Don't be sorry for yourself—better smile. Worst of troubles will disperse—in a while. If self-pity mounts up high, you are bound to mope or cry, bound to amplify your trouble, make it grow in size, quite double, being sorry for oneself is out of style! Don't be sorry for yourself—better smile; blackest clouds will pass away—in a while. 'Tis true, you've been hard hit, not a friend but would admit you have cause to lose some sleep, quite a lot to make you weep. Don't you do it, though, for pity's out of style! Don't be sorry for yourself—better smile. Sun and moon and stars will shine—in a while, and self-pity doesn't pay, for it has a nasty way of turning courage pale, and then we're bound to fail. So let's toss our heads and laugh; lo! the troubles fade to half. Just keep smiling—for self-pity's out of style!
"FETCH THE FITTER!"
"Fetch the fitter, frock's all wrong; sleeves too tight and waist too low; neck line ugly; skirt too long, worn so very short, you know. Fetch the fitter, please." Fitter comes and eyes the dress, fills her mouth with shining pins, shows no signs of deep distress, but her fearful task begins, flopping on her knees. Snips and pins and pins and snips, stands upright and snips some more; mutters through her pin-filled lips: "Just twelve inches from the floor." Now she measures it. Here some gathers, here a pleat; lifts a bit and snips a bit; dress is looking now quite neat, just a perfect fit.
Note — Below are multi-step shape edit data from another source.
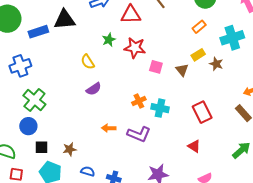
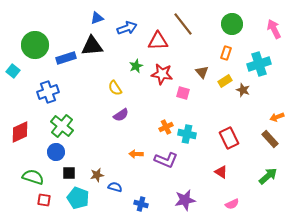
orange rectangle: (199, 27) -> (226, 53), turned -32
brown triangle: (182, 70) -> (202, 72), moved
blue semicircle: (88, 171) -> (115, 187), moved

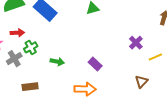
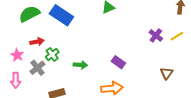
yellow line: (155, 57) -> (177, 36), moved

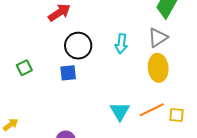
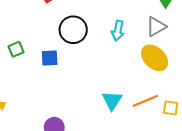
yellow ellipse: (158, 68) -> (155, 58), turned -44
blue square: (68, 73) -> (50, 58), moved

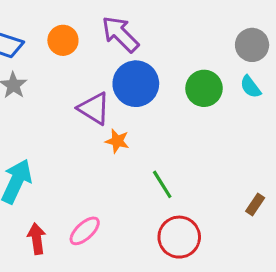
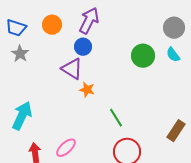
purple arrow: (120, 34) -> (89, 21), turned 72
blue circle: (136, 84) -> (83, 47), moved, size x0.6
brown rectangle: (255, 205) -> (176, 131), size x1.5

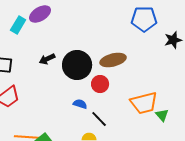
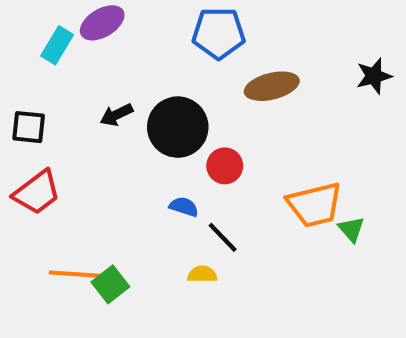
blue pentagon: (144, 19) -> (219, 33), moved
brown ellipse: (113, 60) -> (272, 86), moved

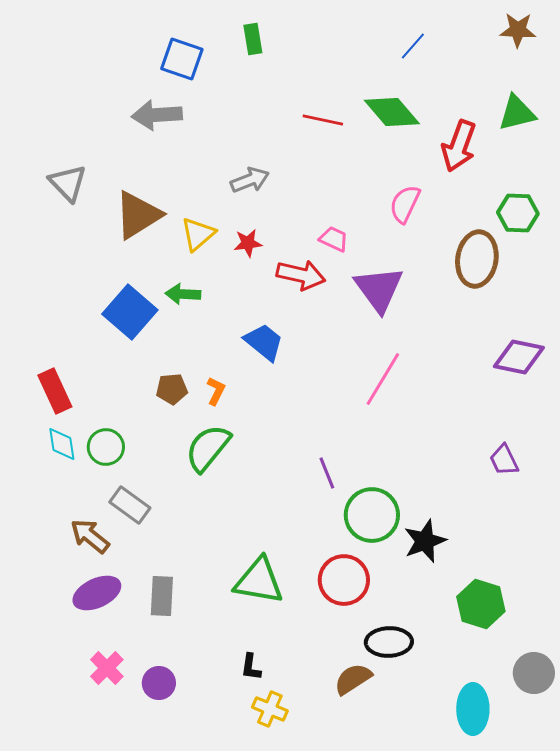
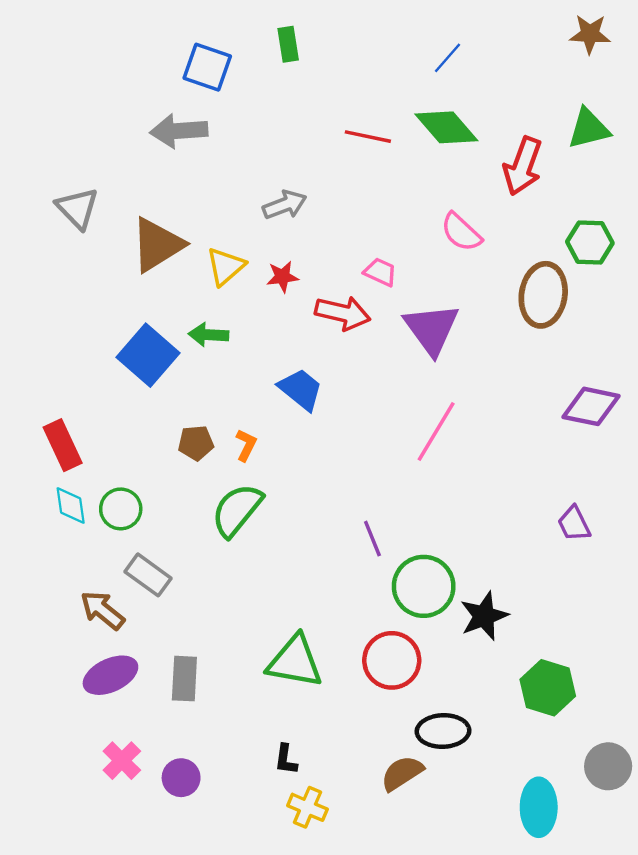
blue line: (413, 46) -> (448, 58), moved
pink semicircle: (405, 204) -> (461, 232), turned -72

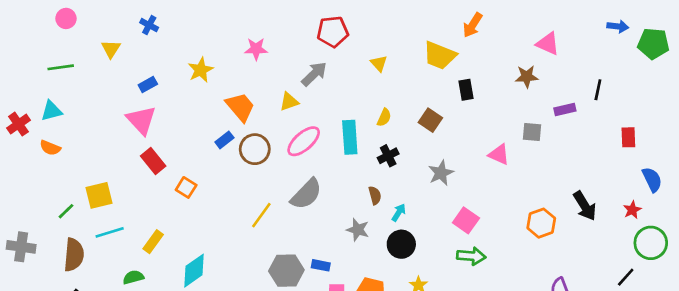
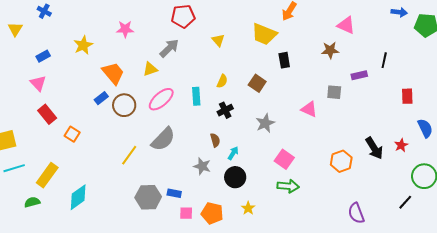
pink triangle: (141, 120) -> (38, 83), size x0.7
cyan rectangle: (350, 137) -> (196, 96), size x0.7
red star: (632, 210) -> (401, 145), moved
yellow rectangle: (153, 242) -> (47, 175), size x1.4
Wouldn't it be luck, indeed, when life's pattern goes awry, when it doesn't fit the need, we had only just to cry: "Fetch the fitter, pray"? Swiftly she would come and smile (fitters always are so nice), cut the day to beauty's style, without grumbling, in a trice, perfect fitting day.
BAGPIPES
Since I have heard the great pipes playing, not on the stage nor crowded street, but out on a moorland with heather swaying to the pibroch's rhythm about our feet. Since I have heard the pipes thus playing—for aye in my blood is their throb and beat. Since I have heard the great pipes wailing, lamenting the death of a gallant chief and the strength of his clan that was slowly failing (perish the fruit and fall the leaf). Since I have heard the pipes thus wailing—for aye in my heart is the pibroch's grief. Since I have seen a calm loch sleeping, with starshine and moonshine upon its breast, and heard the pipes with sorrow weeping lamenting a chieftain gone to his rest. Since I have heard the great pipes playing a summons to war that the clans must obey, whilst over the moorland the heather was swaying—their throb and their beat in my blood lives for aye.
WHEN I WAS EIGHT
When I was only eight years old, I longed to be twice ten, and wear a frock of lace and gold to dazzle princely men. To marry was my great desire, because it seemed to me, once married I could then aspire to drink the strongest tea! At every meal I then would eat, thus to myself I said, a mustard pickle for a treat (one could when one was wed!). My skirts would trail along the floor, my hair I'd pin up high and stick in pins, at least a score; an ostrich ruff I'd buy. Ah, me! How quickly years do pass; how quickly youth has fled. I stand before the looking-glass—no hair-pins in my head! No fan-shaped combs like Mother wore, my hair is short, you see; my skirts refuse to sweep the floor, and I dislike strong tea! But yet I love to bring to mind these dreams I had of yore. The future looms both bright and kind when one is two times four.
MY FATHER
My recollections are of little things! How his two hands would flap and soar like wings above my curly head. Then suddenly, oh magic, great and strange, my curls to coloured sugar-sticks would change—at least, so Father said. And it was true! I'd see them tumble out. And only stupid grown-ups then could doubt that Father worked a spell. Sometimes he'd make a pistol of his hand. One shot, and lo! there'd fall, at his command (this I remember well), a thrilling secret parcelled up so tight, right on my plate—and this in broad daylight! A mother's songs, and care and romping fun, we do accept as we accept the sun and lovely flowers that blow. But magic fathers! Those who cure all ills by hourly doses of some spongecake pills, are marvellous to know! There was a father much beloved by all. To him the shy birds came; and babies small gurgled and cooed love's sign. These memories are now as fragrance blown across the fields of life which he has sown—this Father who was mine.